Exercise goal: Copy out the entries below exactly as they stand, but only from the line containing "insurance settlement" through the line containing "optional waiver coverage".
─── Data for processing
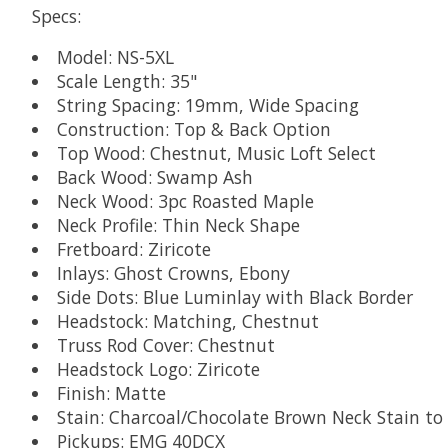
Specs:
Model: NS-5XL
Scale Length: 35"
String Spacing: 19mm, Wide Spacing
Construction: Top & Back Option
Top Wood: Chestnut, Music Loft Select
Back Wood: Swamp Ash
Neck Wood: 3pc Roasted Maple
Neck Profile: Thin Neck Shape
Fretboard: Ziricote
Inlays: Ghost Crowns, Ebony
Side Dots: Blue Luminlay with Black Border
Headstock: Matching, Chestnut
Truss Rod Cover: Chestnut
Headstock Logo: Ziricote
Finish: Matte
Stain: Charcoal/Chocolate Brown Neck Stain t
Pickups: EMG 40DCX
──────
─── Data for processing
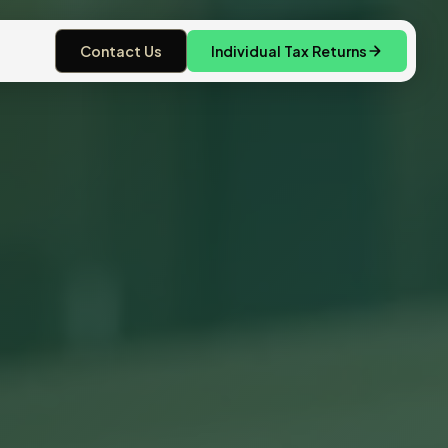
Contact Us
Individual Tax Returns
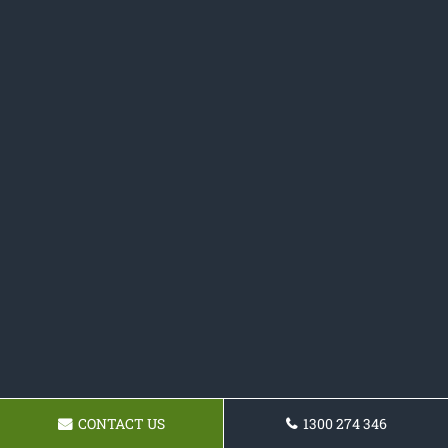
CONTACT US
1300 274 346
──────
─── Data for processing
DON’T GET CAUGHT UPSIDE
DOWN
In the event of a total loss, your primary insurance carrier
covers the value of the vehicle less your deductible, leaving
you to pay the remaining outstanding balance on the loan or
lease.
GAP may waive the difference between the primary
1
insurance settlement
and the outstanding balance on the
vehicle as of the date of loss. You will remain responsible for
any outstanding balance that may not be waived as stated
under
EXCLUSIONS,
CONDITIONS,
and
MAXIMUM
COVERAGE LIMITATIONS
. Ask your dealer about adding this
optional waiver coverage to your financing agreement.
──────
Response area:
insurance settlement
and the outstanding balance on the
vehicle as of the date of loss. You will remain responsible for
any outstanding balance that may not be waived as stated
under
EXCLUSIONS,
CONDITIONS,
and
MAXIMUM
COVERAGE LIMITATIONS
. Ask your dealer about adding this
optional waiver coverage to your financing agreement.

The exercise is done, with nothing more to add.